For a kid, and especially one who tends to have an easy time with homework, it’s annoying to have an assignment that feels complete magically turn back into an interminable work in progress as the editing drags on. But that’s the least of editing’s problems! If the first draft was good, then why edit it all—isn’t the fact of the edits an indication that the original was poor work? How can a piece of writing still be mine if I’m incorporating suggestions from other people? Editing for structure and meaning is especially awful, like slowly waking up and realizing that the clarity you were so certain you’d found was just a dream after all.

I’ve seen my kids edit their work in other contexts: reworking lego creations, touching up drawings, or collaboratively improving Minecraft worlds. So maybe there’s something specific to editing writing that’s more challenging—communication is very personal after all. Or perhaps the homework context is the problem—it is a low-intrinsic-motivation setting.
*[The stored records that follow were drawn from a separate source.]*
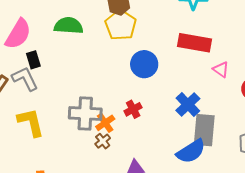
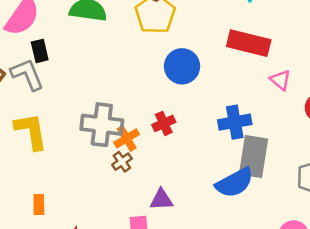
blue cross: (188, 105) -> (235, 122), turned 30

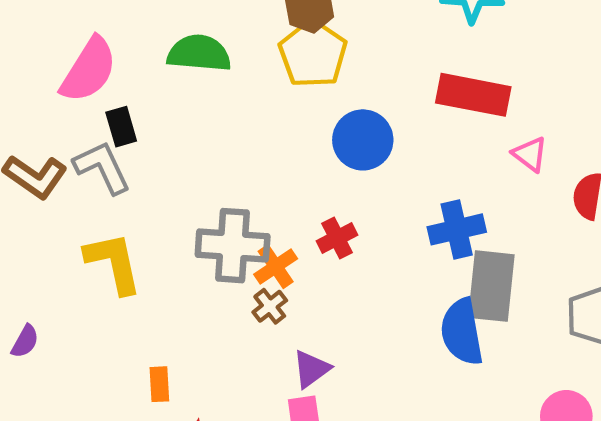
blue semicircle: (235, 183) -> (462, 332), turned 111
purple triangle: (161, 200) -> (311, 369), moved, turned -30
orange rectangle: (39, 205) -> (159, 384), moved

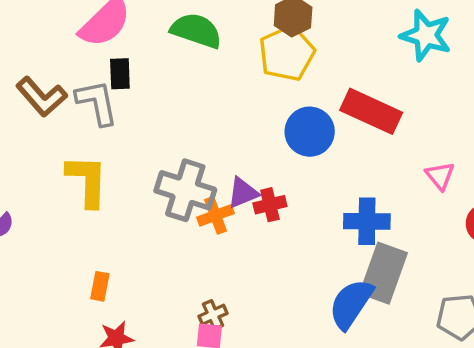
red rectangle: (473, 95) -> (371, 111), moved
brown cross: (270, 306) -> (213, 315), moved
blue semicircle: (462, 332) -> (351, 304), turned 30
purple triangle: (311, 369) -> (243, 193), moved

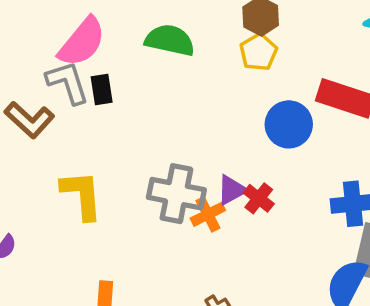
yellow pentagon: (287, 53) -> (259, 52), size x0.7
gray L-shape: (97, 103) -> (68, 82), moved
red cross: (270, 205) -> (259, 198), turned -32

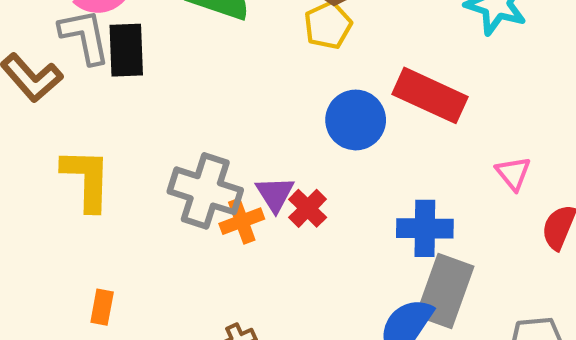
black rectangle: (102, 90) -> (126, 50), size x1.4
purple triangle: (232, 190) -> (275, 194), turned -40

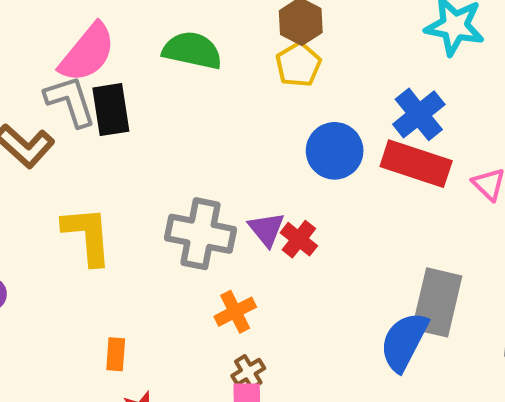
red rectangle: (430, 95) -> (416, 164), moved
orange cross: (242, 221) -> (235, 312), moved
blue cross: (425, 228) -> (419, 114), moved, turned -33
Maybe I just think editing is hard because my kid and I were both pretty good at writing, and some combination of genetics and parenting led to us both having a hard time with even the most gently constructive of criticism. There’s certainly some perfectionism being passed down through the generations in one way or another.

My other child is five years old and is, if anything, even more fiercely protective of her creative work. I want to make this better for her, to get her used to working with other people to evaluate and improve something she has made. But how do you do that as a parent? Should I just start pointing out flaws in my kindergartener’s craft projects? (No, I obviously should not.)

Maybe what’s really changing as kids hit their pre teen years is that creative work must increasingly achieve goals that can be evaluated but not measured. Editing starts out as fixing spelling or targeting a word count, but those are comparatively simple tasks. Does your essay convey what you wanted it to? Is it enjoyable to read? Does your drawing represent your subject or a given style as you intended? I would guess that such aims of editing tend to be implicit for highly-educated parents with strong written communication skills, and not at all obvious to an elementary school student. I’m not sure how much groundwork can be laid for these questions in kindergarten, but the next time I’m editing something with one of my kids, I think I’ll try explicitly introducing those goals before getting out the red pen.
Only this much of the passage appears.